7. Social war requires the intensification of social conflict, that is

to say, insurrection. The generalization of conflict across the social

plane is not achieved by softening struggles in search of the minimum

common denominator but, on the contrary, by the escalation of social

tensions into open hostilities. Such process corresponds to the

constitution of an insurrectionary force that derives all its power from

social conflict. Such a potency is inherently negative as it has

antagonism as its own end, relegating any demands, programs or political

projects to mere means towards it.

8. It also requires the material task of rooting conflict across the

social plane.
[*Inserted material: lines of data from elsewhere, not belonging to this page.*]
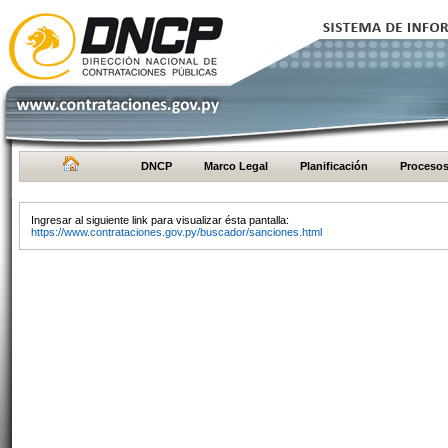
DNCP
Marco Legal
Planificación
Proceso
Ingresar al siguiente link para visualizar ésta pantalla:
https://www.contrataciones.gov.py/buscador/sanciones.html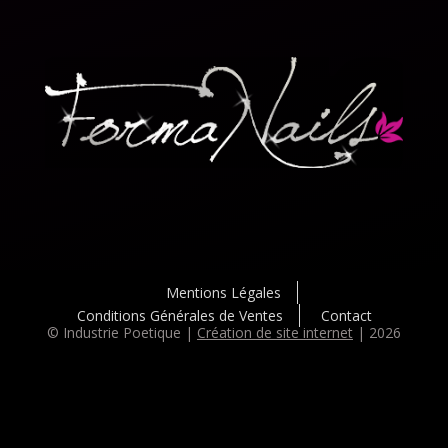
Mentions Légales
Conditions Générales de Ventes
Contact
© Industrie Poetique |
Création de site internet
| 2026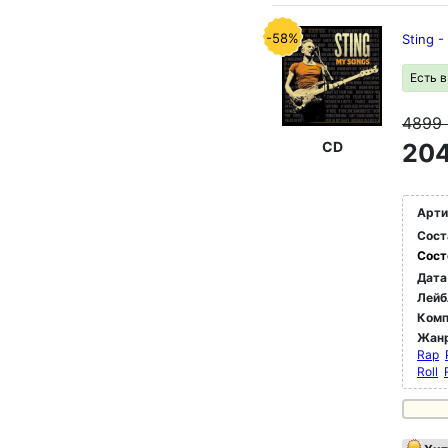
-58%
Sting 
Есть 
4899
CD
204
Арти
Сост
Сост
Дата
Лейб
Комп
Жан
Rap
Roll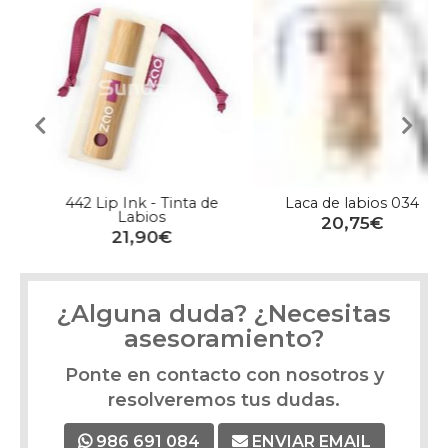
442 Lip Ink - Tinta de
Laca de labios 034
Labios
20,75€
21,90€
¿Alguna duda? ¿Necesitas
asesoramiento?
Ponte en contacto con nosotros y
resolveremos tus dudas.
986 691 084
ENVIAR EMAIL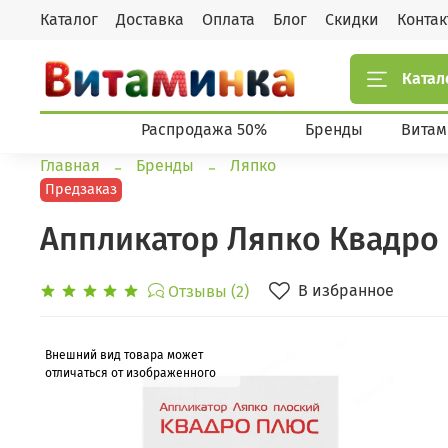
Каталог
Доставка
Оплата
Блог
Скидки
Конта
Катал
Распродажа 50%
Бренды
Витам
Главная
Бренды
Ляпко
Предзаказ
Аппликатор Ляпко Квадро п
В избранное
Отзывы (2)
Внешний вид товара может
отличаться от изображенного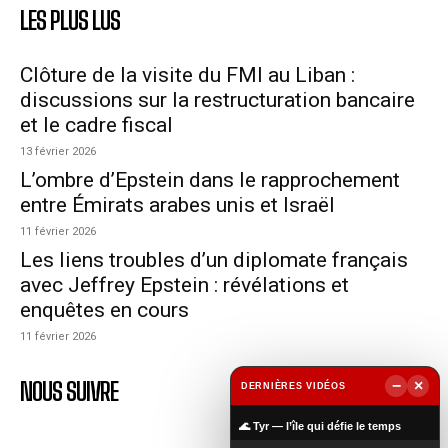
LES PLUS LUS
Clôture de la visite du FMI au Liban :
discussions sur la restructuration bancaire
et le cadre fiscal
13 février 2026
L’ombre d’Epstein dans le rapprochement
entre Émirats arabes unis et Israël
11 février 2026
Les liens troubles d’un diplomate français
avec Jeffrey Epstein : révélations et
enquêtes en cours
11 février 2026
NOUS SUIVRE
−
×
DERNIÈRES VIDÉOS
▶
🌊 Tyr — l’île qui défie le temps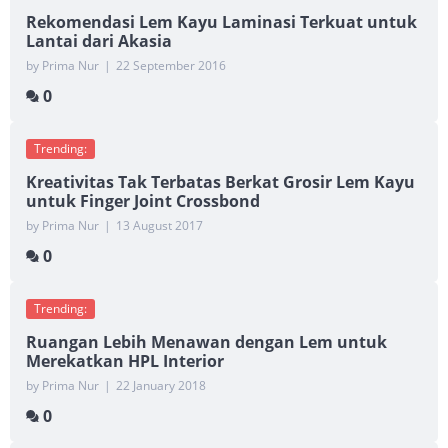
Rekomendasi Lem Kayu Laminasi Terkuat untuk
Lantai dari Akasia
by Prima Nur
|
22 September 2016
0
Trending:
Kreativitas Tak Terbatas Berkat Grosir Lem Kayu
untuk Finger Joint Crossbond
by Prima Nur
|
13 August 2017
0
Trending:
Ruangan Lebih Menawan dengan Lem untuk
Merekatkan HPL Interior
by Prima Nur
|
22 January 2018
0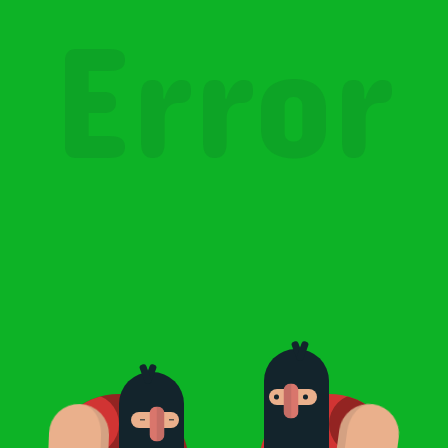
Error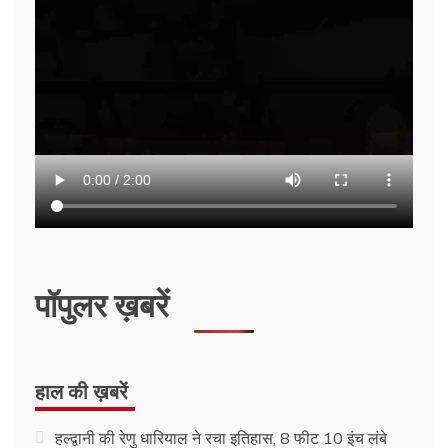
पॉपुलर ख़बरें
हाल की ख़बरें
हल्द्वानी की रेणु धारियाल ने रचा इतिहास, 8 फीट 10 इंच लंबे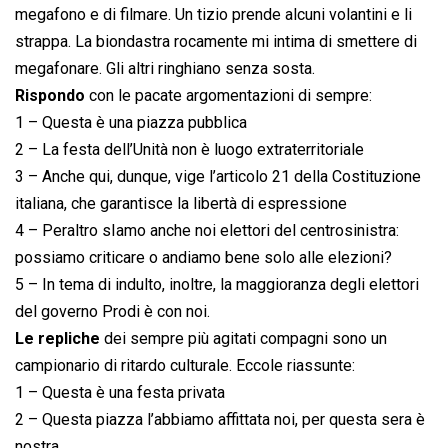
megafono e di filmare. Un tizio prende alcuni volantini e li
strappa. La biondastra rocamente mi intima di smettere di
megafonare. Gli altri ringhiano senza sosta.
Rispondo
con le pacate argomentazioni di sempre:
1 – Questa è una piazza pubblica
2 – La festa dell’Unità non è luogo extraterritoriale
3 – Anche qui, dunque, vige l’articolo 21 della Costituzione
italiana, che garantisce la libertà di espressione
4 – Peraltro sIamo anche noi elettori del centrosinistra:
possiamo criticare o andiamo bene solo alle elezioni?
5 – In tema di indulto, inoltre, la maggioranza degli elettori
del governo Prodi è con noi.
Le repliche
dei sempre più agitati compagni sono un
campionario di ritardo culturale. Eccole riassunte:
1 – Questa è una festa privata
2 – Questa piazza l’abbiamo affittata noi, per questa sera è
nostra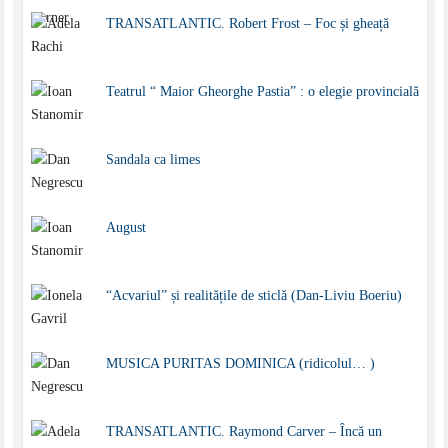
TRANSATLANTIC. Robert Frost – Foc și gheață
Teatrul “ Maior Gheorghe Pastia” : o elegie provincială
Sandala ca limes
August
“Acvariul” și realitățile de sticlă (Dan-Liviu Boeriu)
MUSICA PURITAS DOMINICA (ridicolul… )
TRANSATLANTIC. Raymond Carver – Încă un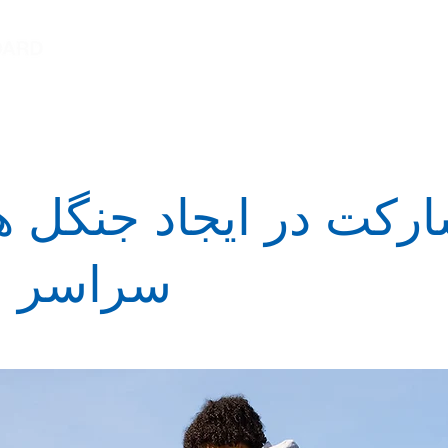
پیام معتمد دانشجو
پیام رئیس
پیام کارگردان
رکت در ایجاد جنگل ه
سراسر من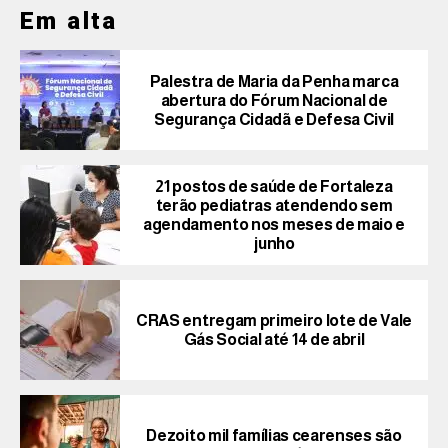
Em alta
Palestra de Maria da Penha marca
abertura do Fórum Nacional de
Segurança Cidadã e Defesa Civil
21 postos de saúde de Fortaleza
terão pediatras atendendo sem
agendamento nos meses de maio e
junho
CRAS entregam primeiro lote de Vale
Gás Social até 14 de abril
Dezoito mil famílias cearenses são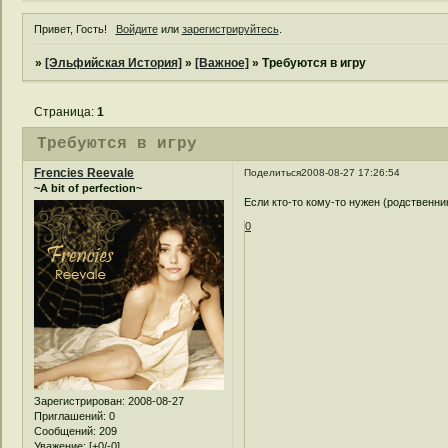
Привет, Гость!
Войдите
или
зарегистрируйтесь
.
»
[Эльфийская История]
»
[Важное]
»
Требуются в игру
Страница:
1
Требуются в игру
Frencies Reevale
Поделиться
2008-08-27 17:26:54
~A bit of perfection~
Если кто-то кому-то нужен (родственни
0
Зарегистрирован
: 2008-08-27
Приглашений:
0
Сообщений:
209
Уважение:
[+0/-0]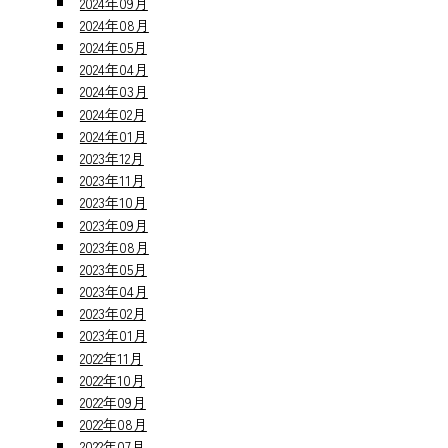
2024年09月
2024年08月
2024年05月
2024年04月
2024年03月
2024年02月
2024年01月
2023年12月
2023年11月
2023年10月
2023年09月
2023年08月
2023年05月
2023年04月
2023年02月
2023年01月
2022年11月
2022年10月
2022年09月
2022年08月
2022年07月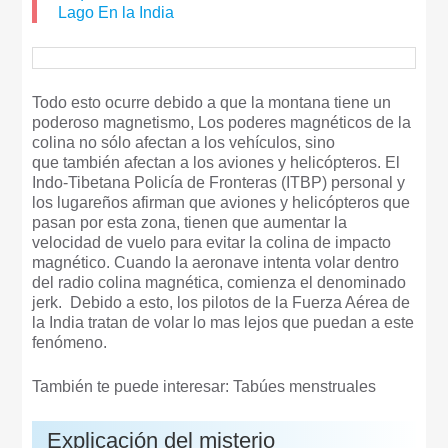
Lago En la India
Todo esto ocurre debido a que la montana tiene un
poderoso magnetismo, Los poderes magnéticos de la
colina no sólo afectan a los vehículos, sino
que también afectan a los aviones y helicópteros. El
Indo-Tibetana Policía de Fronteras (ITBP) personal y
los lugareños afirman que aviones y helicópteros que
pasan por esta zona, tienen que aumentar la
velocidad de vuelo para evitar la colina de impacto
magnético. Cuando la aeronave intenta volar dentro
del radio colina magnética, comienza el denominado
jerk. Debido a esto, los pilotos de la Fuerza Aérea de
la India tratan de volar lo mas lejos que puedan a este
fenómeno.
También te puede interesar: Tabúes menstruales
Explicación del misterio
Social war depends on the growth of the social permeation

of struggles. The greater obstacle to this has not come from our

enemies, but from the obstruction and mediation of antagonism by a class

of professionals of resistance. Hence, the strengthening of the

insurrectionary force stems from an intensification, multiplication and

permanence of conflict that can only be achieved by the following means:

privileging the use of tactics that are easily reproducible without the

need for any specialized technical knowledge; opting for direct action,

taking matters in our own hands without the mediation professional

activists; building and sharing the resources demanded at each point by

the struggle, be them spaces, knowledges, or social ties.